◆ What the exercise asks ◆
Give every line of the records exactly, please, from the first up to and including the one containing "Les marques de commerce et droits d'auteur de".
┄┄┄┄┄┄┄┄┄┄┄┄┄┄┄┄┄┄┄┄
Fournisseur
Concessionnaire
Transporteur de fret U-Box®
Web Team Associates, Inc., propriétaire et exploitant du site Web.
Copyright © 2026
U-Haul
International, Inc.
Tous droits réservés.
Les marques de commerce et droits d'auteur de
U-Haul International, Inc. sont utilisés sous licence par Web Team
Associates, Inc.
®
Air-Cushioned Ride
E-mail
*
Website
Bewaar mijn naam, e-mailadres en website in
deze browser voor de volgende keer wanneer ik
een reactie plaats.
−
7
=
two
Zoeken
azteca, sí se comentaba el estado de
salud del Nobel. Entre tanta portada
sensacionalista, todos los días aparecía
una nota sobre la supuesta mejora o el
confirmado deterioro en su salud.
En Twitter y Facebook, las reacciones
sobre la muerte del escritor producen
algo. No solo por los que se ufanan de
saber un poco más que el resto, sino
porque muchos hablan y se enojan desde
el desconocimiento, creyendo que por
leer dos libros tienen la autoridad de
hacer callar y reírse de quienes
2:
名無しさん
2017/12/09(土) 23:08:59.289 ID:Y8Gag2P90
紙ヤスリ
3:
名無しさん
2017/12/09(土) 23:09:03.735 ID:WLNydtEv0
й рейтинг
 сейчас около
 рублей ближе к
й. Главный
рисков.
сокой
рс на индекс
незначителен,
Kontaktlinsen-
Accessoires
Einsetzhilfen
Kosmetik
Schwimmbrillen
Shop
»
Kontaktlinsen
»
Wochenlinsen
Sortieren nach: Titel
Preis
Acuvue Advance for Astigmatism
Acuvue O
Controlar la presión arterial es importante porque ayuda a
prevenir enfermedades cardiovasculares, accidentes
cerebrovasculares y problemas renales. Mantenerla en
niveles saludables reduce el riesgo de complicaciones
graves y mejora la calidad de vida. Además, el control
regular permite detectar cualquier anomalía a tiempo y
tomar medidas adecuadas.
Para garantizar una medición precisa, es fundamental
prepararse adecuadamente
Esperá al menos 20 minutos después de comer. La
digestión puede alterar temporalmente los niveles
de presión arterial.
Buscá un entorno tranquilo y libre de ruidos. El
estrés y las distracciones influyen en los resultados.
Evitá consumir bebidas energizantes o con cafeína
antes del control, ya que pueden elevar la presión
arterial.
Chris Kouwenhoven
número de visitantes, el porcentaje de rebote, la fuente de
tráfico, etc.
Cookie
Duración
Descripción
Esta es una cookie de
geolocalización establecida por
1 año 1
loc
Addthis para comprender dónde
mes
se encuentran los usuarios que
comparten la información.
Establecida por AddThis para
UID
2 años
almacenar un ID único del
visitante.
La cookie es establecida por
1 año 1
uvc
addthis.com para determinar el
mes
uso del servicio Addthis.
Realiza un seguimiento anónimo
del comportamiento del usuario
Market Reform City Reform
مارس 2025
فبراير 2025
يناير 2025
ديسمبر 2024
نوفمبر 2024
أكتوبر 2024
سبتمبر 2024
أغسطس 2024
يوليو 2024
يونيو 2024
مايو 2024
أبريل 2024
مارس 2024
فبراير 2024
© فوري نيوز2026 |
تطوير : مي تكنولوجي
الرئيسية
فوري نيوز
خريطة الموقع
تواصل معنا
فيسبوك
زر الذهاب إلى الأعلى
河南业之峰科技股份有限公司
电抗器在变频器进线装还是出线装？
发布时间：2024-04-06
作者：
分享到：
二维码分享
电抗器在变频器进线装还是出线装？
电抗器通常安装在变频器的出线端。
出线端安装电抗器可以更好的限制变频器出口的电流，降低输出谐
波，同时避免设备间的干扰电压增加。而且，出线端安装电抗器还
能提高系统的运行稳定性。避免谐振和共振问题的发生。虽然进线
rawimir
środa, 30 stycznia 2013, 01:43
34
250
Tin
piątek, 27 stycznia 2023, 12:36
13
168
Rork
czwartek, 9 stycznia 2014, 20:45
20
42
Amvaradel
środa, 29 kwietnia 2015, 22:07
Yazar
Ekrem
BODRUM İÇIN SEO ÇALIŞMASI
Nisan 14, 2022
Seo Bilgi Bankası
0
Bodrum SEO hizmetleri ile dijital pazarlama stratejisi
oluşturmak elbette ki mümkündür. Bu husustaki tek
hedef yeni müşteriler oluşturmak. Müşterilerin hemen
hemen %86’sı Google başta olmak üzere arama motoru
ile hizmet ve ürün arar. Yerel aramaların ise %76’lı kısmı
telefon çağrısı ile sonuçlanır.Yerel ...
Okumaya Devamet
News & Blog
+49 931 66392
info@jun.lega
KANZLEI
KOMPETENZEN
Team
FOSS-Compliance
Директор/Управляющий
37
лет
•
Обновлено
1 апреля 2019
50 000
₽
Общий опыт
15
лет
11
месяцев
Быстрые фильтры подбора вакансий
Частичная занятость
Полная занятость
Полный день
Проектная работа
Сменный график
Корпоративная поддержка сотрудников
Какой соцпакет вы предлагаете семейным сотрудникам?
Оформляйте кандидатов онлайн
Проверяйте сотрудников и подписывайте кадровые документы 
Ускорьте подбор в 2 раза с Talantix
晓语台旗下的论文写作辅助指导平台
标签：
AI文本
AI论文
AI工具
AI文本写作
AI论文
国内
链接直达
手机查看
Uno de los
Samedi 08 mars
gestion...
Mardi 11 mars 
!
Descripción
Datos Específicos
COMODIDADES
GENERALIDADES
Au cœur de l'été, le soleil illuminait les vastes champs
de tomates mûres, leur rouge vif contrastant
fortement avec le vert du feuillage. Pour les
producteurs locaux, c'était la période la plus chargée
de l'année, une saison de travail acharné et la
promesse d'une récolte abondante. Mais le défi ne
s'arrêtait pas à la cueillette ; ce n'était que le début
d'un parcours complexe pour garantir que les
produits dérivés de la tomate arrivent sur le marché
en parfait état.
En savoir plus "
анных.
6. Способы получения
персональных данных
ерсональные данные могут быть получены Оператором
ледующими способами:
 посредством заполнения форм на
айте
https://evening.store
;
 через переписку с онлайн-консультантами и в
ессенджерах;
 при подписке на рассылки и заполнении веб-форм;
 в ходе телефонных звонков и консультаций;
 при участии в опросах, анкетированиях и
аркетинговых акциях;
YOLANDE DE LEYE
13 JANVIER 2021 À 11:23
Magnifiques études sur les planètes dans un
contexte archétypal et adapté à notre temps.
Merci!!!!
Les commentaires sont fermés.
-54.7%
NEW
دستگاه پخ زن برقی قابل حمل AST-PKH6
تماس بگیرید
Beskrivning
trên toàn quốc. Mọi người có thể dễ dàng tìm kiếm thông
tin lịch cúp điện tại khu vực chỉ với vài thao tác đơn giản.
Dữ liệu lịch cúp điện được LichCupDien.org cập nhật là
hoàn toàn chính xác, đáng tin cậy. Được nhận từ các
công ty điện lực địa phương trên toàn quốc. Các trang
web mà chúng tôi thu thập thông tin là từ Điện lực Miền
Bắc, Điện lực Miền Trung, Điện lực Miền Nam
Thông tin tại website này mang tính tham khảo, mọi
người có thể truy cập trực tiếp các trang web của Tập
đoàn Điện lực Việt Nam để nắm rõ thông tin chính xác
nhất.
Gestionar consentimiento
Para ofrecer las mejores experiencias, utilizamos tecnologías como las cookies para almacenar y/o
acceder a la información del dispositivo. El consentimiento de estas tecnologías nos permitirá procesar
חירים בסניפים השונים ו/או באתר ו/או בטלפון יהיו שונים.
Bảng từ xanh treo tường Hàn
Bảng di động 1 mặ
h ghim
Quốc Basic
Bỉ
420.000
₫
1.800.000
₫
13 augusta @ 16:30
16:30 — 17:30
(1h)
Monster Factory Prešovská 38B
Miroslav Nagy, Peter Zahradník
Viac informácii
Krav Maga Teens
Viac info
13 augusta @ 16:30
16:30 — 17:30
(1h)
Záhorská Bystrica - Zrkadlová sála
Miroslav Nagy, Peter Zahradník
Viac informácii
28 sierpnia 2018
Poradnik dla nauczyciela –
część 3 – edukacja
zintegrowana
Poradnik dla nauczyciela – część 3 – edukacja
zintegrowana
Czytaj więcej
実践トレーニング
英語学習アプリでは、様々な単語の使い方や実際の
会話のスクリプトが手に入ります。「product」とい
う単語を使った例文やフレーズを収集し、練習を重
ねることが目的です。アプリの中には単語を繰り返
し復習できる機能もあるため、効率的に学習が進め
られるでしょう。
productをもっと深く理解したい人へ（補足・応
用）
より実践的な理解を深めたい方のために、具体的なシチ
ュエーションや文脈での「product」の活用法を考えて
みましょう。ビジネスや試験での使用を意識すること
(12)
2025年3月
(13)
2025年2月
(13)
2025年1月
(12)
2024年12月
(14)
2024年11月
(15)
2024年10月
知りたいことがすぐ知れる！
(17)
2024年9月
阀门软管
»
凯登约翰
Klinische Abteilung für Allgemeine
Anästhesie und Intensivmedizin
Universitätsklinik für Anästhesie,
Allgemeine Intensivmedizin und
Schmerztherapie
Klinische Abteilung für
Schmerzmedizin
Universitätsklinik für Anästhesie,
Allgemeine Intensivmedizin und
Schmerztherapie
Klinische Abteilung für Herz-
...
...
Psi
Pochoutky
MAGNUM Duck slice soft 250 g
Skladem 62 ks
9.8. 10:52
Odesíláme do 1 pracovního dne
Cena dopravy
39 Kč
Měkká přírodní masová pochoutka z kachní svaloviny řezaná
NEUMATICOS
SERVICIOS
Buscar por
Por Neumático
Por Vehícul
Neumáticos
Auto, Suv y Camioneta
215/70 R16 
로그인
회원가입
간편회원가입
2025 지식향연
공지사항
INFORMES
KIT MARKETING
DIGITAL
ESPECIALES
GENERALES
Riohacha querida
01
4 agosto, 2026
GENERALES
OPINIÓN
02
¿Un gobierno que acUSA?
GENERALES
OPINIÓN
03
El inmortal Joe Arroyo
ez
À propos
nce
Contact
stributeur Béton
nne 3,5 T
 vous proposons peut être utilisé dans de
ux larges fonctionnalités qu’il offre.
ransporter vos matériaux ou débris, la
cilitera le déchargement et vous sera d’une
┄┄┄┄┄┄┄┄┄┄┄┄┄┄┄┄┄┄┄┄
◆ Reply ◆
Fournisseur
Concessionnaire
Transporteur de fret U-Box®
Web Team Associates, Inc., propriétaire et exploitant du site Web.
Copyright © 2026
U-Haul
International, Inc.
Tous droits réservés.
Les marques de commerce et droits d'auteur de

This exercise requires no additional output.